False: There are several other important risk factors that predispose you to cardiovascular disease. The good news is that most of these risk factors can be changed by making small modifications in your lifestyle. Cigarette smoking is by far one of the strongest risk factors for cardiovascular disease. However, your risk is drastically reduced after 1 year of not smoking. After 4 years of being smoke-free, your risk for cardiovascular disease is equivalent to that of a non-smoker.

Other risk factors for cardiovascular disease include physical inactivity, diabetes, uncontrolled high blood pressure, and obesity.

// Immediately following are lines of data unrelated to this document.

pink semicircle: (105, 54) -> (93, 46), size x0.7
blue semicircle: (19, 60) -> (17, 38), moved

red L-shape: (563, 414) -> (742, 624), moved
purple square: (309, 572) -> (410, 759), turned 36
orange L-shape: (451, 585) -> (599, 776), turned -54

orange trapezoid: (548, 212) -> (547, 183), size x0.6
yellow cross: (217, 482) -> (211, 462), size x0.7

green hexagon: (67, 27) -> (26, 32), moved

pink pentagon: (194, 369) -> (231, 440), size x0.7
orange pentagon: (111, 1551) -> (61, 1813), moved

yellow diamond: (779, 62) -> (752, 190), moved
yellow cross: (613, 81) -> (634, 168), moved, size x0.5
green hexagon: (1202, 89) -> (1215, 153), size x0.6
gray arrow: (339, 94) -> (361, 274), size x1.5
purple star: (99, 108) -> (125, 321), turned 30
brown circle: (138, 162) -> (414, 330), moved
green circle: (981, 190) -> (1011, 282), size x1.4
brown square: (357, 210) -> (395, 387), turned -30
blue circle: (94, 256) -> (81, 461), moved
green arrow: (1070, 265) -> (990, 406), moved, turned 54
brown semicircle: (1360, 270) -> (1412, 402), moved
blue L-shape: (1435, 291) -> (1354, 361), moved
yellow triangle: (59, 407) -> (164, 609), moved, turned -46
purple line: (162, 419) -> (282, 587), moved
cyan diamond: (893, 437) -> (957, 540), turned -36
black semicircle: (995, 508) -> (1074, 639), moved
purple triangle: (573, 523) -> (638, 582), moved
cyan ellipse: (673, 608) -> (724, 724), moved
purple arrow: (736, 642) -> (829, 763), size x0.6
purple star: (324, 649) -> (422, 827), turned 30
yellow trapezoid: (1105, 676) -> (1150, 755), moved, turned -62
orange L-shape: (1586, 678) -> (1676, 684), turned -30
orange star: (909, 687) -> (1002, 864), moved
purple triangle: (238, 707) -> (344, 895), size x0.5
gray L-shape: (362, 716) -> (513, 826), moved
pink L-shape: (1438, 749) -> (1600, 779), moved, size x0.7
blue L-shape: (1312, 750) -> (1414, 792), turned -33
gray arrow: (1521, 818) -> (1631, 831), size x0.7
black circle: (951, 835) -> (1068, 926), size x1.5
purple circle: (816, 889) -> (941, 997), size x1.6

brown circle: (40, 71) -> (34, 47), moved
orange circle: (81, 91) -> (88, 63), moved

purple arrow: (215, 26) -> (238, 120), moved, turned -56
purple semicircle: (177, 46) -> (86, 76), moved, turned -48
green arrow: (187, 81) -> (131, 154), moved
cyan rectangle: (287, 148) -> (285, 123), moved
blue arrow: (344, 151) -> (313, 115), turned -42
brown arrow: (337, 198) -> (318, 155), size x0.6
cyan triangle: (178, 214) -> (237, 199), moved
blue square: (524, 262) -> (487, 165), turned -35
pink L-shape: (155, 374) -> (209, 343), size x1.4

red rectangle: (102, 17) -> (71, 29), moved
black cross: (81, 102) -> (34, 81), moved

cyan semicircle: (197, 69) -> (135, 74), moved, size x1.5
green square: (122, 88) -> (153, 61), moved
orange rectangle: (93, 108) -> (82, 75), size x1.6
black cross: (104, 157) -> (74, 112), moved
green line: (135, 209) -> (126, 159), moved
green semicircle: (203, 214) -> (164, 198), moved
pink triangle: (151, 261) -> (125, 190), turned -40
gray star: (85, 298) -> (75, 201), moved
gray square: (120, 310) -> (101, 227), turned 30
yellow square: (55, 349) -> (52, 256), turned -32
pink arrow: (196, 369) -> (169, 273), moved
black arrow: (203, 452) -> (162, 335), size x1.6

The following guidelines may help you prevent the development and/or progression of cardiovascular disease:

  • Add 30 minutes of moderate exercise most days of the week
  • Lower the amount of fat in your diet to under 35% of your intake
  • Manage your high blood pressure, diabetes, and other medical conditions

 

Since both of my parents died from coronary disease when they were young, there's little I can do to prevent this disease from developing in me.

False: While your family history is an important risk factor (and not changeable), you can control your risk of developing cardiovascular disease by controlling high cholesterol (through diet and sometimes medication), quitting smoking, managing high blood pressure and diabetes and exercising regularly. In fact, recent research shows that you can stop or reverse the progress of atherosclerosis by following a very strict risk factor modification program.

Because atherosclerosis is a slow, gradual process that probably starts in childhood, it is important to have your cholesterol levels tested at age 20. Those who have a strong family history of heart disease should be even more vigilant in testing their cholesterol levels.


A strong family history is:

  • Having a first-degree male relative who had a heart attack, angioplasty, or bypass under age 55.
  • Having a first-degree female relative who had an angioplasty, heart attack, or bypass under age 65.

 

Fact summary

Twelve million Americans have coronary artery disease, making it the leading cause of death in this country.

More than 90 million adults have cholesterol levels that are higher than desirable.

High blood cholesterol is a major risk factor of coronary artery disease, but one that is also quite modifiable.

  • Lowering your cholesterol level by 1% lowers your risk for heart disease by 2%.
  • For some people, losing excess weight will lower total blood cholesterol levels.
  • Egg yolks and organ meats, such as liver, are the foods highest in cholesterol. (One egg yolk has 213 milligrams of cholesterol.)